Stored dataset items
※

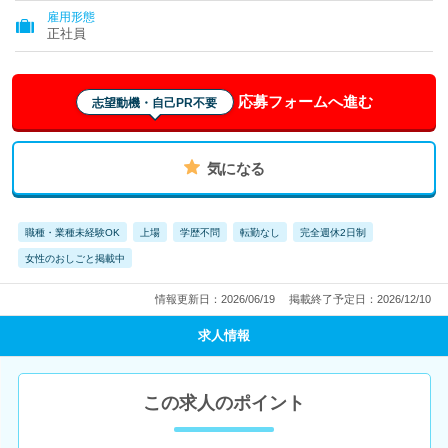
雇用形態
正社員
応募フォームへ進む
志望動機・自己PR不要
気になる
職種・業種未経験OK
上場
学歴不問
転勤なし
完全週休2日制
女性のおしごと掲載中
情報更新日：2026/06/19
掲載終了予定日：2026/12/10
求人情報
この求人のポイント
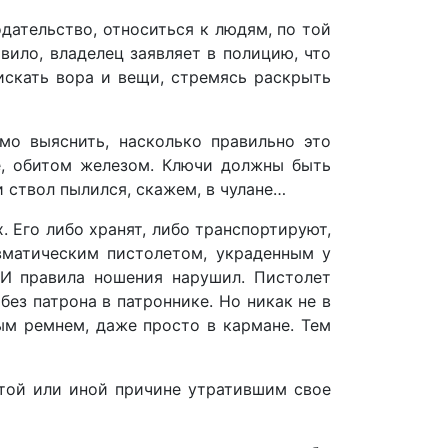
дательство, относиться к людям, по той
ило, владелец заявляет в полицию, что
искать вора и вещи, стремясь раскрыть
о выяснить, насколько правильно это
е, обитом железом. Ключи должны быть
и ствол пылился, скажем, в чулане…
 Его либо хранят, либо транспортируют,
авматическим пистолетом, украденным у
 И правила ношения нарушил. Пистолет
без патрона в патроннике. Но никак не в
ым ремнем, даже просто в кармане. Тем
 той или иной причине утратившим свое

※

[TASK STATEMENT] What are the lines from the one with "И правила ношения нарушил. Пистолет" through the end of the records above? Set them down exactly, both ends included, and nothing else.

[RESULT FOR THIS EXERCISE]
 И правила ношения нарушил. Пистолет
без патрона в патроннике. Но никак не в
ым ремнем, даже просто в кармане. Тем
 той или иной причине утратившим свое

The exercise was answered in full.